Essentially, what this would do is eliminate the need for a face-to-face interaction between a corporate and a tax official during the assessment process, replacing it with a digitised process, where electronic copies of documents will become the norm. While this move promises increased transparency, it would also pave the way towards overhauling the way organisations view a lot of their processes, particularly tax-saving employee reimbursements.
With the standard deduction taking away all the hassles of dealing with paperwork, it could just so happen that companies might be tempted to be happy with the new status quo, where no additional benefits are added to employees’ pay slips to fill the void left behind by medical reimbursements and conveyance allowance. While the employee in higher tax brackets is already looking for alternatives, now is the time for organisations to do something different.
To all organisations, the customer is king, however, it’s rather unfortunate that it’s only in some employees are treated like customers. The approach of treating employees as customers attaches a lot of weight to employee happiness. A happy employee is a productive one, and productivity, as you know, is good for business.
Now is the perfect time to do more for employees by way of introducing additional tax-saving reimbursements to your employee benefits programme.

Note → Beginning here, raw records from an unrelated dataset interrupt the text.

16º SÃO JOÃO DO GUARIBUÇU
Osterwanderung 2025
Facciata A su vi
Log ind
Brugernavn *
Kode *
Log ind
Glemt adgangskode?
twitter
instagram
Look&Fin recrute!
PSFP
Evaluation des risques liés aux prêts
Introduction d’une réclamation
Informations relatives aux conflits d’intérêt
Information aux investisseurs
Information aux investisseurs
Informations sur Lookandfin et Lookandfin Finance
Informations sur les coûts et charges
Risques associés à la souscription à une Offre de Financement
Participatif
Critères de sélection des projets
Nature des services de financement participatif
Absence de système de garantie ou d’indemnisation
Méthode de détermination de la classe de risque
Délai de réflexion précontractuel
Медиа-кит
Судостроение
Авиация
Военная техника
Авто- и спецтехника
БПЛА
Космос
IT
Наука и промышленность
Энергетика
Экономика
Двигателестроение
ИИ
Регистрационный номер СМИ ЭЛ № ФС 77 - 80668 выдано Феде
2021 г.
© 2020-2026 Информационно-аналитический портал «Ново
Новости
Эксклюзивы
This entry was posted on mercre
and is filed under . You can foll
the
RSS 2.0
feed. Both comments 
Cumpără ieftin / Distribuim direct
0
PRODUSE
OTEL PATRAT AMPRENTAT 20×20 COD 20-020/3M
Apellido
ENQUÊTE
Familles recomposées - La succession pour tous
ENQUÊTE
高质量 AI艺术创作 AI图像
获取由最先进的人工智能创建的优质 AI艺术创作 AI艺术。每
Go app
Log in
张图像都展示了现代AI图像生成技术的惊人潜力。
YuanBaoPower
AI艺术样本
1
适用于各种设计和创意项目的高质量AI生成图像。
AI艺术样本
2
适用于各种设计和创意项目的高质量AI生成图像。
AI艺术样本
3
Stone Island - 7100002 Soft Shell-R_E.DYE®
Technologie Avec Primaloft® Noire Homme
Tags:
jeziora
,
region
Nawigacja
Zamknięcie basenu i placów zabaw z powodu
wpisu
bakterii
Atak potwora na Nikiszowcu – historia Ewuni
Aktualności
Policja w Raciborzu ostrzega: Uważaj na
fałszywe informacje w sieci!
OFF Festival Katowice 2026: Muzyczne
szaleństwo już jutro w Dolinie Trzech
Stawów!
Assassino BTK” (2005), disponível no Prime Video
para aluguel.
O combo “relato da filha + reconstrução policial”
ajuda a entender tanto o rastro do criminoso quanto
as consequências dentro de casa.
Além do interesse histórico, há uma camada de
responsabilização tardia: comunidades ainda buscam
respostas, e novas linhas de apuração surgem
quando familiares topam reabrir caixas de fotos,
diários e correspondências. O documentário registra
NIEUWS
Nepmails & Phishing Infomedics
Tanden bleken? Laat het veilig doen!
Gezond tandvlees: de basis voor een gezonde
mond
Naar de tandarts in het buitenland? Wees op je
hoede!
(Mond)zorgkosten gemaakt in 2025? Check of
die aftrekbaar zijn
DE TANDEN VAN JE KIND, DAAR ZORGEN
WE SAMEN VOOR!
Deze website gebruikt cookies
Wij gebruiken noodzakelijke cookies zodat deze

Specifically, one that fully digitises the process.
A digitised employee benefits programme can help you increase your employees’ take-home, allow you to offer an extremely competitive benefits package and help you boost employee morale. Since there is tremendous potential to simplify the claims process, a digitised employee benefits programme could give employees the impetus to avail these benefits instead of opting out or not claiming them at all.
Digitised employee benefits solutions also enable organisations to administer these benefits in a cost-effective manner that also puts resources to better use. By distributing grants electronically and enabling employees to make claims on the go via their smartphone, logistical hassles can be eliminated. These digitised solutions also offer increased transparency and since they are inherently e-assessment ready, they ensure 100% compliance with legal requirements.